There is need among economists to "wake up" to the political problem, but that need doesn't exist in the common ranks. In here we are well aware of the political problem. And it is the top down nature that is the real malady. Based on the original Madison sales job, the House of Representatives should have either 6,000 or 10,000 Members.

Check this out

AND:

_NO_ _WAY_ was the Senate to have been elected in state wide elections. James Madison would puke.

We have a "top down" government because the people have no real power. In smaller electoral districts the representatives cannot be isolated from the voters and blow dried by Wall Street. State legislatures should decide how to determine who will represent the state in the US Senate.

"Increasingly, Senators were elected based on state referenda, similar to the means developed by Oregon. By 1912, as many as 29 states elected Senators either as nominees of party primaries, or in conjunction with a general election. As representatives of a direct election process, the new Senators supported measures that argued for new legislation, but in order to achieve total election reform, a constitutional amendment was required.

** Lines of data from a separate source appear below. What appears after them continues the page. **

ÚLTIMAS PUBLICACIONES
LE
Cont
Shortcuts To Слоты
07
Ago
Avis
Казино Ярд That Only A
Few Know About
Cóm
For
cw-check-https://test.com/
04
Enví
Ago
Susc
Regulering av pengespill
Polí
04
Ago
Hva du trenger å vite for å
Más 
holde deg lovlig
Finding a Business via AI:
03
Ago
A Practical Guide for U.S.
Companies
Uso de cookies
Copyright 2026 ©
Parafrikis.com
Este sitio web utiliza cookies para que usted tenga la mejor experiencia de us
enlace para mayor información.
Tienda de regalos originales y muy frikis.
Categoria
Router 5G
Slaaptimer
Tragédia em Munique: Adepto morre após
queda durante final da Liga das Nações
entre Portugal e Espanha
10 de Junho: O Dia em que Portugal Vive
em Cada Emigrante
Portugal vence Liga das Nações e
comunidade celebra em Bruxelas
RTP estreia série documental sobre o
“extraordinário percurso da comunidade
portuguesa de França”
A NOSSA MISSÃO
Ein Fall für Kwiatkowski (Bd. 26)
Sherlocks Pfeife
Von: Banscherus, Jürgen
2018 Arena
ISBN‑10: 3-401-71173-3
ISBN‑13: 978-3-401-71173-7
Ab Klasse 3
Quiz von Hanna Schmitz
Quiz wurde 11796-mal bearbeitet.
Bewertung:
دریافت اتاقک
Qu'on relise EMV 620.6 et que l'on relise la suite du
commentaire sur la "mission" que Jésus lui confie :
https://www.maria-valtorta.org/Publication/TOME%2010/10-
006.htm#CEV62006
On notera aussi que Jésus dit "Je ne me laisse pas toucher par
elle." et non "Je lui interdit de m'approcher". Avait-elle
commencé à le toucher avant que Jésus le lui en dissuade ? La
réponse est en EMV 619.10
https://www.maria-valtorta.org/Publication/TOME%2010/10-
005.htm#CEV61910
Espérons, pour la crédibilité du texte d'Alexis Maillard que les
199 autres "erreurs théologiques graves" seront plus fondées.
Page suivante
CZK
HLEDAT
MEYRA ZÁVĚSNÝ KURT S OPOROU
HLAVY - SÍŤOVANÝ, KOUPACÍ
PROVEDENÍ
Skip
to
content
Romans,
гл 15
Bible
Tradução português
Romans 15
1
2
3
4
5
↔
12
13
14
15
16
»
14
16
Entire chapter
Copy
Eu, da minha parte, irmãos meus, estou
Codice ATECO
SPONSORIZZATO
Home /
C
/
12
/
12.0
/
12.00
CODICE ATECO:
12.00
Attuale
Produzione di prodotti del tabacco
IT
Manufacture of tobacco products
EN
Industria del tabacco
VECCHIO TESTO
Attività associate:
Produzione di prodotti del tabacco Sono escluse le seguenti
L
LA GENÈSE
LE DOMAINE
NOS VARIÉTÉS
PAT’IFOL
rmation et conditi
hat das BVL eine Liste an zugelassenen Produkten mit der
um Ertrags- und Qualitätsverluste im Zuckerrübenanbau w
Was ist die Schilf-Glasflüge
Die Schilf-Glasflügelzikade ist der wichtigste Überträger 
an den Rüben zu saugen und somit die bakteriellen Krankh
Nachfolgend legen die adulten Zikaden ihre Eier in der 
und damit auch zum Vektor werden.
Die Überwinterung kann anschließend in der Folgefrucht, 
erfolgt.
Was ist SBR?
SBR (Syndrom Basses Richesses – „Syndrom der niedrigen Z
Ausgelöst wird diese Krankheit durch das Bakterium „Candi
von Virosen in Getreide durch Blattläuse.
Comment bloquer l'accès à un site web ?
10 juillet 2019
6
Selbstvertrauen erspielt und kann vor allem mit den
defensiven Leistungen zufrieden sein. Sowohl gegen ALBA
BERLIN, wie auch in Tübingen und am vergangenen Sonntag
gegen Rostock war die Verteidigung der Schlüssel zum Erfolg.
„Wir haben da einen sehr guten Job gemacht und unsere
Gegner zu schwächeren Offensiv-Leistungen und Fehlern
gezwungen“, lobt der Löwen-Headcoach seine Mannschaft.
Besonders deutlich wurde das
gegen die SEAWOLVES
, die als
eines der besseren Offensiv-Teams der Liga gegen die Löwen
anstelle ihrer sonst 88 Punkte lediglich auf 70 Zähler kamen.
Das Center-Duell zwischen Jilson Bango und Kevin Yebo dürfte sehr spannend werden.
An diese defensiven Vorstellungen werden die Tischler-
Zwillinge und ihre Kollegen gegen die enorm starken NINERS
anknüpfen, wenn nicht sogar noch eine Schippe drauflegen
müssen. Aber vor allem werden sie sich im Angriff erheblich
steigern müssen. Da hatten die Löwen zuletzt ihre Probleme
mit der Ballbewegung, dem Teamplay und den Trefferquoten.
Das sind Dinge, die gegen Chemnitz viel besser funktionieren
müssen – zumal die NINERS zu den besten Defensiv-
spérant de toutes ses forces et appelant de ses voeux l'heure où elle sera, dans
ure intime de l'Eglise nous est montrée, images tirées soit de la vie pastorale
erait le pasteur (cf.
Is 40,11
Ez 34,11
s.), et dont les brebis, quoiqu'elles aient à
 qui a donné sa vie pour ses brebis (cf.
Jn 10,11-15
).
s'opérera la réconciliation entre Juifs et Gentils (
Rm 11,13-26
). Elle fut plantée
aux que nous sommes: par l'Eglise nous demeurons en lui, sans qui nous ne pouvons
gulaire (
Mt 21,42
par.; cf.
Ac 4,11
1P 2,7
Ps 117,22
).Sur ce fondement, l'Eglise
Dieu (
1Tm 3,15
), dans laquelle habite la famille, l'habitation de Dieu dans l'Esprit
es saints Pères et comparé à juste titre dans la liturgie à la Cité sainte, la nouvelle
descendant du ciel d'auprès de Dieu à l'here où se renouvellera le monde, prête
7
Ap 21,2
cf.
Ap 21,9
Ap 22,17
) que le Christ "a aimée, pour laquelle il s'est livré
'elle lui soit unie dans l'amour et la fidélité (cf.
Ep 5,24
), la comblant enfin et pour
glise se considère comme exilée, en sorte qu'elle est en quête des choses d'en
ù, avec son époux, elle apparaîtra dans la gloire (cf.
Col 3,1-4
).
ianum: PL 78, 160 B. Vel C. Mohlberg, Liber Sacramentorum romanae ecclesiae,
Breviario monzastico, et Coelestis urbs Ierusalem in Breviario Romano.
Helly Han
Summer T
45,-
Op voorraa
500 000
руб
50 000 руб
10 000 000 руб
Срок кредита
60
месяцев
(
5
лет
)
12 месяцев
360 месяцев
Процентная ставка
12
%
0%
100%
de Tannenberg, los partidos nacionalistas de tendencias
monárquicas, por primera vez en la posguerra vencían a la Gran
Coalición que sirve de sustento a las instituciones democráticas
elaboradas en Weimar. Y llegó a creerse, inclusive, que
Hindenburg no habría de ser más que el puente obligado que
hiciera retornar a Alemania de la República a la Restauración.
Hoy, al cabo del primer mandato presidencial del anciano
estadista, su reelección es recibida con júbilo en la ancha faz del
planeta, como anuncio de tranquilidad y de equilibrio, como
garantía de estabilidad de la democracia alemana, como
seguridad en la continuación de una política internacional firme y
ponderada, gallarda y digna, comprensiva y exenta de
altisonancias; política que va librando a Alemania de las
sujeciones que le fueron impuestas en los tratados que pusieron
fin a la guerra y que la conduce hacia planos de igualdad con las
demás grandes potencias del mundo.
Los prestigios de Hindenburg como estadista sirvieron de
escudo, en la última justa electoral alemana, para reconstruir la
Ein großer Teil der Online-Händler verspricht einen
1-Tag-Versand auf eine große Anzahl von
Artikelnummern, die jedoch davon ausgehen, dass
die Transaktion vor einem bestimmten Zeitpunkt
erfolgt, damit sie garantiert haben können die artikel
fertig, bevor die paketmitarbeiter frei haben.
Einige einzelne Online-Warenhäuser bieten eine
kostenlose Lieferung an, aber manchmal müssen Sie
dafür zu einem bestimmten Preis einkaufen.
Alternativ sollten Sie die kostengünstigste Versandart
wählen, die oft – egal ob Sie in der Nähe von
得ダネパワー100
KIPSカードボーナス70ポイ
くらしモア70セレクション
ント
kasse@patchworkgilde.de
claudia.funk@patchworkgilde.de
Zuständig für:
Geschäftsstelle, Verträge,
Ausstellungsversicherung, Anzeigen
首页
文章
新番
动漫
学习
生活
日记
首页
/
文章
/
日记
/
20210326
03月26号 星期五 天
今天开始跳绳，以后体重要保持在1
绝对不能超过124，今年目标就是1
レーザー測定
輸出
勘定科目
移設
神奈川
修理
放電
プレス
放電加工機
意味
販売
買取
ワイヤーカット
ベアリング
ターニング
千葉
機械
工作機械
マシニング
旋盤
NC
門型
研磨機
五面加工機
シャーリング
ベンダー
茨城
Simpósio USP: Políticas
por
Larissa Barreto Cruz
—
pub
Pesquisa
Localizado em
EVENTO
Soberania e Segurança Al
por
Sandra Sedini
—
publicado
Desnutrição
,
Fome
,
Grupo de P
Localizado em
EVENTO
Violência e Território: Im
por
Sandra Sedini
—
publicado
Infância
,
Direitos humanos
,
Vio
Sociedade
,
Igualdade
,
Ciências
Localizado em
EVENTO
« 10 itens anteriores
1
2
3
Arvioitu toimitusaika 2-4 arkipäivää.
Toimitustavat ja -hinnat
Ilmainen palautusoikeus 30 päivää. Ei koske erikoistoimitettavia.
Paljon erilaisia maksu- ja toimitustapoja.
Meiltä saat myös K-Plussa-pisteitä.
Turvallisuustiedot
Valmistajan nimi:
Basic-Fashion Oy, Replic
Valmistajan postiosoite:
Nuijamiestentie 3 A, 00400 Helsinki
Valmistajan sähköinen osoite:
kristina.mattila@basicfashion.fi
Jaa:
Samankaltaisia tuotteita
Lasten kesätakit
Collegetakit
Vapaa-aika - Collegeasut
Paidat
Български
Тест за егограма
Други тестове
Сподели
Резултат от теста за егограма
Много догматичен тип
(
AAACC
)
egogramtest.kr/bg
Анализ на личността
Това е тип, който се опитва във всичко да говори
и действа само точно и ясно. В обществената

The Congress had resisted proposing the amendment and so the states pushed to take action into their hands. Usually only the Congress proposes amendments, but two thirds of the states can call for a new constitutional convention to propose amendments (in either case, ratification by three-fourths of the states is required for adoption). By 1910, 31 states had called for such a convention (one short of the then-required number), putting additional pressure on the Congress to propose the amendment.[3]"

Tom Geraghty said...

I'm confused by this post.

You say, "The core problem of the center-left is that they do not have a base in the business/financial upper tier . . . they do not have a program that can attract the support of enough of these interests . . ."

But then, you criticize Obama for essentially trying to do exactly that -- come up with a program that has some semblance of being progressive while also being acceptable to the business/financial upper tier.

And what exactly is this "dramatically different political direction" that will result in a robust center-left program that will be acceptable to business and financial elites?

We need a left wing that can scare the bejeezus out of the elites as much or more so than Ginricha and the teabaggers?

Tom Geraghty said...

I guess it might also help if (when) there were (is) another economic crisis on the scale of the Great Depression to delegitimize business/financial elites and economic orthodoxy.

Is that what we're reduced to? Waiting for the next Depression?